Elsewhere > Regular Expressions in MySQL
Posted 2011-09-28 on viget.com
Did you know MySQL supports using regular
expressions in
SELECT
statements? I’m surprised at the number of developers who
don’t, despite using SQL and regexes on a daily basis. That’s not to say
that putting a regex into your SQL should be a daily occurrence. In
fact, it can cause more problems than it
solves, but
it’s a handy tool to have in your belt under certain circumstances.
Basic Usage
Regular expressions in MySQL are invoked with the
REGEXP
keyword,
aliased to RLIKE
. The most basic usage is a hardcoded regular
expression in the right hand side of a conditional clause, e.g.:
SELECT * FROM users WHERE email RLIKE '^[a-c].*[0-9]@';
This SQL would grab every user whose email address begins with ‘a’, ‘b’, or ‘c’ and has a number as the final character of its local portion.
Something More Advanced
The regex used with RLIKE does not need to be hardcoded into the SQL statement, and can in fact be a column in the table being queried. In a recent project, we were tasked with creating an interface for managing redirect rules à la mod_rewrite. We were able to do the entire match in the database, using SQL like this (albeit with a few more joins, groups and orders):
SELECT * FROM redirect_rules WHERE '/news' RLIKE pattern;
In this case, ‘/news’ is the incoming request path and pattern
is the
column that stores the regular expression. In our benchmarks, we found
this approach to be much faster than doing the regular expression
matching in Ruby, mostly because of the lack of ActiveRecord overhead.
Caveats
Using regular expressions in your SQL has the potential to be slow.
These queries can’t use indexes, so a full table scan is required. If
you can get away with using LIKE
, which has some regex-like
functionality, you should. As always: benchmark, benchmark, benchmark.
Additionally, MySQL supports POSIX regular expressions, not PCRE like Ruby. There are things (like negative lookaheads) that you simply can’t do, though you probably ought not to be doing them in your SQL anyway.
In PostgreSQL
Support for regular expressions in PostgreSQL is similar to that of
MySQL, though the syntax is different (e.g. email ~ '^a'
instead of
email RLIKE '^a'
).
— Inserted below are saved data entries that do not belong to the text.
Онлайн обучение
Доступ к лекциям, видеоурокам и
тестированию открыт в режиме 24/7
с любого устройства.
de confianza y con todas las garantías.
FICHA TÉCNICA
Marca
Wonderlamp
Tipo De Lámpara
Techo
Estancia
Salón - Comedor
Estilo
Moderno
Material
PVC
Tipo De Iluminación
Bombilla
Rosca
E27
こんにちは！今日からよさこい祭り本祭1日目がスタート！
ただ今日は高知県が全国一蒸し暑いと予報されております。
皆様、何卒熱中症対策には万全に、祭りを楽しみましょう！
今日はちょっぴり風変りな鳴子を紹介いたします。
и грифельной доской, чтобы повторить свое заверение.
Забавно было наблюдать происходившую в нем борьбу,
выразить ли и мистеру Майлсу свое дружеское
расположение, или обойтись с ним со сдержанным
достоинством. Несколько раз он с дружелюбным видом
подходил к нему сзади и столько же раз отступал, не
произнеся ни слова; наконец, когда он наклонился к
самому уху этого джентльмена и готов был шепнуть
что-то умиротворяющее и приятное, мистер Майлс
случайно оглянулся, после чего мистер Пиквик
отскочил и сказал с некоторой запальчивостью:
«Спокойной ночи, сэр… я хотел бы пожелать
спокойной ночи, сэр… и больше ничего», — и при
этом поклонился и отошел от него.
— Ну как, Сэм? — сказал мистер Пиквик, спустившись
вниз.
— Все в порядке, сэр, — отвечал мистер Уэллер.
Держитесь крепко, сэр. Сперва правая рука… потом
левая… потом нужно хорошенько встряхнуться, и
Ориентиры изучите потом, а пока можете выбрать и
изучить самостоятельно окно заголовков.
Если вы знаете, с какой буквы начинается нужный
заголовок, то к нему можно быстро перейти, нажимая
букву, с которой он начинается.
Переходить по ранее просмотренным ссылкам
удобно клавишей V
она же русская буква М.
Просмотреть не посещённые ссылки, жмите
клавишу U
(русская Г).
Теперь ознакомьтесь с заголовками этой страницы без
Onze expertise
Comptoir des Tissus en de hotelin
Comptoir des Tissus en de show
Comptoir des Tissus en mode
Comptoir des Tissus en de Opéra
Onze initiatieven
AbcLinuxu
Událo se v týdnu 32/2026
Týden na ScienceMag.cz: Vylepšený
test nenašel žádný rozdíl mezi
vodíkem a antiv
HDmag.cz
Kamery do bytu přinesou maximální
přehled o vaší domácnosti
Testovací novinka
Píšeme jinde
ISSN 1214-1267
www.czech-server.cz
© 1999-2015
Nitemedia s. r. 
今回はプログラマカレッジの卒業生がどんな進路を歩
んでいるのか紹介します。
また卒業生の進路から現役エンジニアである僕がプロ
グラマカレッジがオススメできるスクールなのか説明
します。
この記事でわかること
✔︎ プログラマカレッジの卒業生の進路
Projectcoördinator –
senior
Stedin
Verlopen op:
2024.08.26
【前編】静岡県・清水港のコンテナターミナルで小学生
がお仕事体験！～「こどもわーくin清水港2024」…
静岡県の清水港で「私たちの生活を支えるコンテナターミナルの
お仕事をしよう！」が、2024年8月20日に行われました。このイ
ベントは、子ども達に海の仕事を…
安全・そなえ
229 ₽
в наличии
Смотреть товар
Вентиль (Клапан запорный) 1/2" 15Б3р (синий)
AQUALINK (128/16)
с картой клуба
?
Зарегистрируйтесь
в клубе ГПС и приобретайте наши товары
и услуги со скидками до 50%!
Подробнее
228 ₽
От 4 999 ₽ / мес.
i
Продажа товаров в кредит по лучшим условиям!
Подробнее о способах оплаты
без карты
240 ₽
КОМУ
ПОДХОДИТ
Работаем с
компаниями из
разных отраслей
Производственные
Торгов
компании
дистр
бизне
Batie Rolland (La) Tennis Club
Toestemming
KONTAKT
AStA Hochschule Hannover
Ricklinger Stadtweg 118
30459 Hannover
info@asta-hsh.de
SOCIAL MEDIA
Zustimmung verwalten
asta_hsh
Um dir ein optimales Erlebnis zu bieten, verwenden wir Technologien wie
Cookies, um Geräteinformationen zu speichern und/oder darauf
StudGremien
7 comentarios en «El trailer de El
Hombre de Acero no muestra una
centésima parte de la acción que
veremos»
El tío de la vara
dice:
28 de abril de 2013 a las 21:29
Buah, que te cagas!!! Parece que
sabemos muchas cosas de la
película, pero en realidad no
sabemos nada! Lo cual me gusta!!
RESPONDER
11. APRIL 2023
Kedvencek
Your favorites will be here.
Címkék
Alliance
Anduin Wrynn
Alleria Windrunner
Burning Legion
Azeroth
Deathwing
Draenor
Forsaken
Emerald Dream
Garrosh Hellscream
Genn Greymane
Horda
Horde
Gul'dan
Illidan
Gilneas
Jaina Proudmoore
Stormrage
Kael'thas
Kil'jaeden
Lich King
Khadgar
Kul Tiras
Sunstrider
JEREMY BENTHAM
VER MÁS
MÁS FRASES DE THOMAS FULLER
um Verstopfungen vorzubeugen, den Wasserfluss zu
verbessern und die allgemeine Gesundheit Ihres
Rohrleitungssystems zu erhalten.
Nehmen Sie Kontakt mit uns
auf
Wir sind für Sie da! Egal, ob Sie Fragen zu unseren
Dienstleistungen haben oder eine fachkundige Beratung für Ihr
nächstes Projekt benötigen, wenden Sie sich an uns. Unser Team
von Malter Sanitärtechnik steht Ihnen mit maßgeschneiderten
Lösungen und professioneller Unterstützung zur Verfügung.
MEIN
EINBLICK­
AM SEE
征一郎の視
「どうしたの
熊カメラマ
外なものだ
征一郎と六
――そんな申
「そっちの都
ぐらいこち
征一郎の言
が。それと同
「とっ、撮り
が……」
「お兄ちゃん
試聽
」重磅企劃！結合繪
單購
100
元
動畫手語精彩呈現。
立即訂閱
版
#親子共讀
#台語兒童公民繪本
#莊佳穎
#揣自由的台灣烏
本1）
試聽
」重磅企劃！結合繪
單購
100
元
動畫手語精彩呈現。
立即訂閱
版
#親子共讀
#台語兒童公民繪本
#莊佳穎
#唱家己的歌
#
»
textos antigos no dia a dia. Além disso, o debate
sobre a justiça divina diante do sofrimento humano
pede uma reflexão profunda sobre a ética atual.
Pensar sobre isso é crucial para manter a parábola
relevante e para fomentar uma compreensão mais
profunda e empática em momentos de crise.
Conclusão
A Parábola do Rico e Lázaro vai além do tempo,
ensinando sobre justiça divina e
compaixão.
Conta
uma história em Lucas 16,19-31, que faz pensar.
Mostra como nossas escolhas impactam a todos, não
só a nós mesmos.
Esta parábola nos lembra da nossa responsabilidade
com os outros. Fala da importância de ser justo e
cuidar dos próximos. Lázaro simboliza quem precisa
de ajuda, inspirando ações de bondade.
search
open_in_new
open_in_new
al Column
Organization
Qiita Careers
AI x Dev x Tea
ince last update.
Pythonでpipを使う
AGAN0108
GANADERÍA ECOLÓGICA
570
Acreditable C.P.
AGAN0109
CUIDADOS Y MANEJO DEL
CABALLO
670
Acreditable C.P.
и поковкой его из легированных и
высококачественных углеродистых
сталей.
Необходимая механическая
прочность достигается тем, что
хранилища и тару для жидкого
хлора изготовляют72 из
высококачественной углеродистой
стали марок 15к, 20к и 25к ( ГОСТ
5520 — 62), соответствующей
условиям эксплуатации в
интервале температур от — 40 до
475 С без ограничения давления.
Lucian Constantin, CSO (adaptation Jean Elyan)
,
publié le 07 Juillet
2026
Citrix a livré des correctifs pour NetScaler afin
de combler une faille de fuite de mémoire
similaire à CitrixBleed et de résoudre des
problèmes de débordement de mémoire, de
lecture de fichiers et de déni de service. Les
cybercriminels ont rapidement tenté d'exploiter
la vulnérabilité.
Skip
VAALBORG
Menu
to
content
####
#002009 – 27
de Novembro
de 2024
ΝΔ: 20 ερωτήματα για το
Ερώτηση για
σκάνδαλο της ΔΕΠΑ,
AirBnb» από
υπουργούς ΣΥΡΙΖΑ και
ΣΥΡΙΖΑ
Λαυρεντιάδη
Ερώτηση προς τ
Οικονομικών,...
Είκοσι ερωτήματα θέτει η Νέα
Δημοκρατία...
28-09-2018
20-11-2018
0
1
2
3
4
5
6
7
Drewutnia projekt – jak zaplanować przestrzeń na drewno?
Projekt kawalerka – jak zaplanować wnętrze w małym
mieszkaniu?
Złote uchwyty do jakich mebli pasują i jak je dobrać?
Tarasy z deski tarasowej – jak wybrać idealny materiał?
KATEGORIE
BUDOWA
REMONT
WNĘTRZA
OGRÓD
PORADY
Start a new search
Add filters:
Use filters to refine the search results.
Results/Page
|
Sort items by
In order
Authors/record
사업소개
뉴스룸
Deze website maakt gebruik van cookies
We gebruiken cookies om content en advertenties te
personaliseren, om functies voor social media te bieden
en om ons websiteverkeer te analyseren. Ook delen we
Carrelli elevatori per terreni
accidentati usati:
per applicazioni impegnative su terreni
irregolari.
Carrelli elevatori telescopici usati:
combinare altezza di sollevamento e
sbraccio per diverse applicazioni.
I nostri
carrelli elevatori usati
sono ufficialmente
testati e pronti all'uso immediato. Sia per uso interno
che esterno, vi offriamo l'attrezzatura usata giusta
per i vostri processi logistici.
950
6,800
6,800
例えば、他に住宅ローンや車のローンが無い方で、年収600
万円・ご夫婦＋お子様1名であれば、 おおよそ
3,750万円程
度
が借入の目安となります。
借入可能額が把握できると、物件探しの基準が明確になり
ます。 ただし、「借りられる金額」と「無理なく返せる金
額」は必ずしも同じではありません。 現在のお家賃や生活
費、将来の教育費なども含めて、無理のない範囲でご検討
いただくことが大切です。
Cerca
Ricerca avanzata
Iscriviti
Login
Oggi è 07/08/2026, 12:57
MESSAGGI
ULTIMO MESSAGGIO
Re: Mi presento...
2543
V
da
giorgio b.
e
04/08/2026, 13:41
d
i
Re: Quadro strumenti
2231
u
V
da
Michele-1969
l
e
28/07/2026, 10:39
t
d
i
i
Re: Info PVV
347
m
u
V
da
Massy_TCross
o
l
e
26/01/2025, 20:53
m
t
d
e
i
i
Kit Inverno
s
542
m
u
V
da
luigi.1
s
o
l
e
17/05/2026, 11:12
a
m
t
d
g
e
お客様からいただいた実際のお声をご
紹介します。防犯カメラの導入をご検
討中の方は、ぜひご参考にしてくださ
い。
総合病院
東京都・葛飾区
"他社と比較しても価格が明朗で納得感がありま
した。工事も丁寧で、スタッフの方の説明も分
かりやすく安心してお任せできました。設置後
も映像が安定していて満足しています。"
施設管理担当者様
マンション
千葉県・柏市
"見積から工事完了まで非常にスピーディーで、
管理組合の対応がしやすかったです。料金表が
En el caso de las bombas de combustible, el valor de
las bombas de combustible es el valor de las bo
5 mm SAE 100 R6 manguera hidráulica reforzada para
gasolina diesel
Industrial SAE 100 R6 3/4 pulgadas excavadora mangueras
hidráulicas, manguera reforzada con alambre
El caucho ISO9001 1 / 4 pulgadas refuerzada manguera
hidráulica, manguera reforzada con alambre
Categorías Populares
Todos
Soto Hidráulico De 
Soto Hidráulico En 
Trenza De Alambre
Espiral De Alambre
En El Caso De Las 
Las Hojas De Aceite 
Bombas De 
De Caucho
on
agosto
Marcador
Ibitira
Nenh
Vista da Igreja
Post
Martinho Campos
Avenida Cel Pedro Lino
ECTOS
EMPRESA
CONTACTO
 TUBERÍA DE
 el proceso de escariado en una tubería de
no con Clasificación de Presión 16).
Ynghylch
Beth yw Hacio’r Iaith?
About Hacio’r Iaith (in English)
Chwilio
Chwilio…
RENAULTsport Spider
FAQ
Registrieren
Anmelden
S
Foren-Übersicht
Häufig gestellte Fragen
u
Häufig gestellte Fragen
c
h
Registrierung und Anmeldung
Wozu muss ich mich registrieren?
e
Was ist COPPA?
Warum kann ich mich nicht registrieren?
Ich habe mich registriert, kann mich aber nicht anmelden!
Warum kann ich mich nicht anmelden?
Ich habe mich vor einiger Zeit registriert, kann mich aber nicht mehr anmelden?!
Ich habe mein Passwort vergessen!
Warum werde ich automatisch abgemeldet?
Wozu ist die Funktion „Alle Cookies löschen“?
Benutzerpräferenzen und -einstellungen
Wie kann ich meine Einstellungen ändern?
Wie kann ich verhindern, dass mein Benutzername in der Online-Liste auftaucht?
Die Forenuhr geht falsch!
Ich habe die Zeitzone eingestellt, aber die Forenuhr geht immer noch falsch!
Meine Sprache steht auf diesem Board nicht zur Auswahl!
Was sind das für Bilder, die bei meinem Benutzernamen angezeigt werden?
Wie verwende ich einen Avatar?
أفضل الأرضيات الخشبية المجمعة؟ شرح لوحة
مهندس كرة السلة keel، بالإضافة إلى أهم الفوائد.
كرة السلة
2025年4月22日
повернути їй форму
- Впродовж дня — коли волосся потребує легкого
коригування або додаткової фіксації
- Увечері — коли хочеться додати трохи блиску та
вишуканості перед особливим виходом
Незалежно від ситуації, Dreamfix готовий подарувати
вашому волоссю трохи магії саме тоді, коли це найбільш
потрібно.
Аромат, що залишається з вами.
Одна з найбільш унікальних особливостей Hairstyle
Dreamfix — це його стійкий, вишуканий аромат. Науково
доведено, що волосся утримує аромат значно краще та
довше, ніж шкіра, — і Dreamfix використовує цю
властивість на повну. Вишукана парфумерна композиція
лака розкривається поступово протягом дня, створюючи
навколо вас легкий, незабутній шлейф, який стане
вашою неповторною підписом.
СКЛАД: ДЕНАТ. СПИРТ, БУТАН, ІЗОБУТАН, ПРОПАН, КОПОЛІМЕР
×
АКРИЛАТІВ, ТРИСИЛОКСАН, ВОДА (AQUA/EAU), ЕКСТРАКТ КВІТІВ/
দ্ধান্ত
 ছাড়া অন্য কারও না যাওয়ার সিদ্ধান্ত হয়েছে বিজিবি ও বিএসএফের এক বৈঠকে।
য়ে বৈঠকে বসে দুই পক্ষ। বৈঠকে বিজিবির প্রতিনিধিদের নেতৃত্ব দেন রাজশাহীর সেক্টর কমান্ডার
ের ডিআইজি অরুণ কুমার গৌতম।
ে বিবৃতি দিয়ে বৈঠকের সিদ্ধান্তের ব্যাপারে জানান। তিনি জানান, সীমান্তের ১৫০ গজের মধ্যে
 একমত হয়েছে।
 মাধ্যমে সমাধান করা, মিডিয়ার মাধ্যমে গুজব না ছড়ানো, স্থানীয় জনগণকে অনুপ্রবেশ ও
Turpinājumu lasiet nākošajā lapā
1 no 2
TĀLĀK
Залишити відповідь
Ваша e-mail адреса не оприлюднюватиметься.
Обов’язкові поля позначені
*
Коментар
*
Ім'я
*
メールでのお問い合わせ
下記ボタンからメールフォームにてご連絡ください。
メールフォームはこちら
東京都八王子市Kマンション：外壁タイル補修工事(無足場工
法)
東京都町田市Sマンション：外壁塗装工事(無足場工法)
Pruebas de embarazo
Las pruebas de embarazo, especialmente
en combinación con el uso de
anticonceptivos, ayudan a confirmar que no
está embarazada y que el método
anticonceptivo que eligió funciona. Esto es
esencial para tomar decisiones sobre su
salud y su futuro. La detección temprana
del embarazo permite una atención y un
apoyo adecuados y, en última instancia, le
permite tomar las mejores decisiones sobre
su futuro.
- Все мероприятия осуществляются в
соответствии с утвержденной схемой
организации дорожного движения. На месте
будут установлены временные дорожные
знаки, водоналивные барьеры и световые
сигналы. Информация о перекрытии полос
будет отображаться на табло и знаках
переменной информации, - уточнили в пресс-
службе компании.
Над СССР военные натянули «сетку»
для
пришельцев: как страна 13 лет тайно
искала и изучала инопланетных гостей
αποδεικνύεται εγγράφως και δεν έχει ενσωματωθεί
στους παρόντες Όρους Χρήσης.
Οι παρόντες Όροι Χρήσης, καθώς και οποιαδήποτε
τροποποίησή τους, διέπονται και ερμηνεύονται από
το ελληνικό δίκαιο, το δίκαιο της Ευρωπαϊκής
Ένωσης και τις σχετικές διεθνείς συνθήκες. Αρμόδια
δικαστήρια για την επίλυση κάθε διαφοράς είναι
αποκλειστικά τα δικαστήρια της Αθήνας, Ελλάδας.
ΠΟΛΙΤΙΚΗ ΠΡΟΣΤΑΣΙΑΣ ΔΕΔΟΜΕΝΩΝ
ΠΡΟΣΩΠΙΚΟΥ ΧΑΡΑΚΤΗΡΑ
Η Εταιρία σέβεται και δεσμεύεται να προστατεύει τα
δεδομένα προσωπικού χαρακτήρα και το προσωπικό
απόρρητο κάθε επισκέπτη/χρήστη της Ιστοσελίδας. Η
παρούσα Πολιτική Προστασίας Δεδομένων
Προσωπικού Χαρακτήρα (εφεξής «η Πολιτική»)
What’s more, Postgres contains some useful
functions for working with regular expressions, like substring
and
regexp_replace
. See the
documentation
for more information.
Conclusion
In certain circumstances, regular expressions in SQL are a handy
technique that can lead to faster, cleaner code. Don’t use RLIKE
when
LIKE
will suffice and be sure to benchmark your queries with datasets
similar to the ones you’ll be facing in production.